UZH plant researchers have tested newly developed wheat lines with improved resistance in field trials. They have demonstrated that a combination of two variations of a resistance gene provides wheat with better protection against the fungal disease.
A decent wheat harvest requires robust wheat. However, wheat crops are often infected by fungal diseases such as powdery mildew. For several years now, UZH researchers have been investigating a wheat gene that confers resistance to powdery mildew (Blumeria graminis f. sp. tritici).
The gene, called the Pm3 resistance gene, exists in different variations, so called alleles. In previous studies, plant researcher Beat Keller and his team demonstrated that single Pm3 alleles are able to confer resistance against powdery mildew fungi.
And yet, a single resistance gene can quickly lose its effectiveness. Thus when it comes to plant breeding, it is important to combine multiple resistance genes. This is exactly what researchers at UZH have now tested in field trials using transgenic wheat lines.

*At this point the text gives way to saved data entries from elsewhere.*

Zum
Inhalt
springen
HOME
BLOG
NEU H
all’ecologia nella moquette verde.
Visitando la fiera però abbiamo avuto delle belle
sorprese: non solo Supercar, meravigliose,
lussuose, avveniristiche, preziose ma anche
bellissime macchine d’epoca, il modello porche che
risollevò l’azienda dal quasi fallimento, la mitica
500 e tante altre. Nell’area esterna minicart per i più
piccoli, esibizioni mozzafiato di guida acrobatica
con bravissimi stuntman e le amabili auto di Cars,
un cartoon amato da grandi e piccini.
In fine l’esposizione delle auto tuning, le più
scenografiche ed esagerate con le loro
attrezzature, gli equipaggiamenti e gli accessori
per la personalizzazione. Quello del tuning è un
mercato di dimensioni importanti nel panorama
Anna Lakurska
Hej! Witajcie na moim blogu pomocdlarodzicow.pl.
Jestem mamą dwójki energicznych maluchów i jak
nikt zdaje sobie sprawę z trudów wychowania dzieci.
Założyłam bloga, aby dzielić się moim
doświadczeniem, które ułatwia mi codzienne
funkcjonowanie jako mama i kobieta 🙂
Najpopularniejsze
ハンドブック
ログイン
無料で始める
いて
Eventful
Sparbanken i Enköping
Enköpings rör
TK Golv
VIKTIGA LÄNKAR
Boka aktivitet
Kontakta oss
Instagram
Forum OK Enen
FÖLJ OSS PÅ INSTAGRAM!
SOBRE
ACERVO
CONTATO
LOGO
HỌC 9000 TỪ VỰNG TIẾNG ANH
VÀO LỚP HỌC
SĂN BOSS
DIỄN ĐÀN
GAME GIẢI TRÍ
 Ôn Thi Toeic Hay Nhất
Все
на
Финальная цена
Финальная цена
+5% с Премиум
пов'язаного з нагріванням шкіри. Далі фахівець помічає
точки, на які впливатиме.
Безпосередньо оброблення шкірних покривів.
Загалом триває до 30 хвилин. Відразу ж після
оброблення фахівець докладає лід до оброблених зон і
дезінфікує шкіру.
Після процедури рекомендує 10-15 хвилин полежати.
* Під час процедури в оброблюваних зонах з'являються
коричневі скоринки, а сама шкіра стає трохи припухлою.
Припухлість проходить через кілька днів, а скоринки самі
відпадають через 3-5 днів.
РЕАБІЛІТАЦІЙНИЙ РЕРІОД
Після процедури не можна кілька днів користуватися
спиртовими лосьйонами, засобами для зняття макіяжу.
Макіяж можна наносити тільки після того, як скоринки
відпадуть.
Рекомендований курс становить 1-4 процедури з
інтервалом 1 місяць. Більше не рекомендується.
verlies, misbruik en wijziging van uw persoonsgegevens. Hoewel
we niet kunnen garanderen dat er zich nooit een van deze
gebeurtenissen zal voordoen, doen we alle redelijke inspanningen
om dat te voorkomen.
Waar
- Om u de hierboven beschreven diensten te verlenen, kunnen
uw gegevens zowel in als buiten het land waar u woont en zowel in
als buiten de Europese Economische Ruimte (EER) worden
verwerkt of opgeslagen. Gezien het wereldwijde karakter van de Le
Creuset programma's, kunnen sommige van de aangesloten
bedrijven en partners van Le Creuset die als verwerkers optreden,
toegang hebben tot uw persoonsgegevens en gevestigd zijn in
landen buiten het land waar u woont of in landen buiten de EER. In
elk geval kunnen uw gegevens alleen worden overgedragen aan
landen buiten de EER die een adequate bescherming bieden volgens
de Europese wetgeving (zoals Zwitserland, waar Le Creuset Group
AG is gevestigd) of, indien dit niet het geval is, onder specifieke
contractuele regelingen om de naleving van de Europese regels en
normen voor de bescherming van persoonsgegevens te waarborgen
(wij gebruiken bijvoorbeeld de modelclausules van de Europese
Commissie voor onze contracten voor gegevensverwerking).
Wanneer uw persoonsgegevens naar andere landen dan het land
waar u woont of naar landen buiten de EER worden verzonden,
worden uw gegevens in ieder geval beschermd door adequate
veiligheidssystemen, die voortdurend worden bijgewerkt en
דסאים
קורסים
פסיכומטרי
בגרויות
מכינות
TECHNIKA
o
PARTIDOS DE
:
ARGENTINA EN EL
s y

Combination of two Pm3 variations increases powdery mildew resistance
The researchers created new wheat lines by crossbreeding transgenic Pm3 lines (see box). This resulted in four new wheat lines, each containing two different Pm3 gene variations. “These four new wheat lines showed improved resistance against powdery mildew in field trials compared with their parental lines – during the field seasons 2015 to 2017,” explains Teresa Koller, lead author of the study.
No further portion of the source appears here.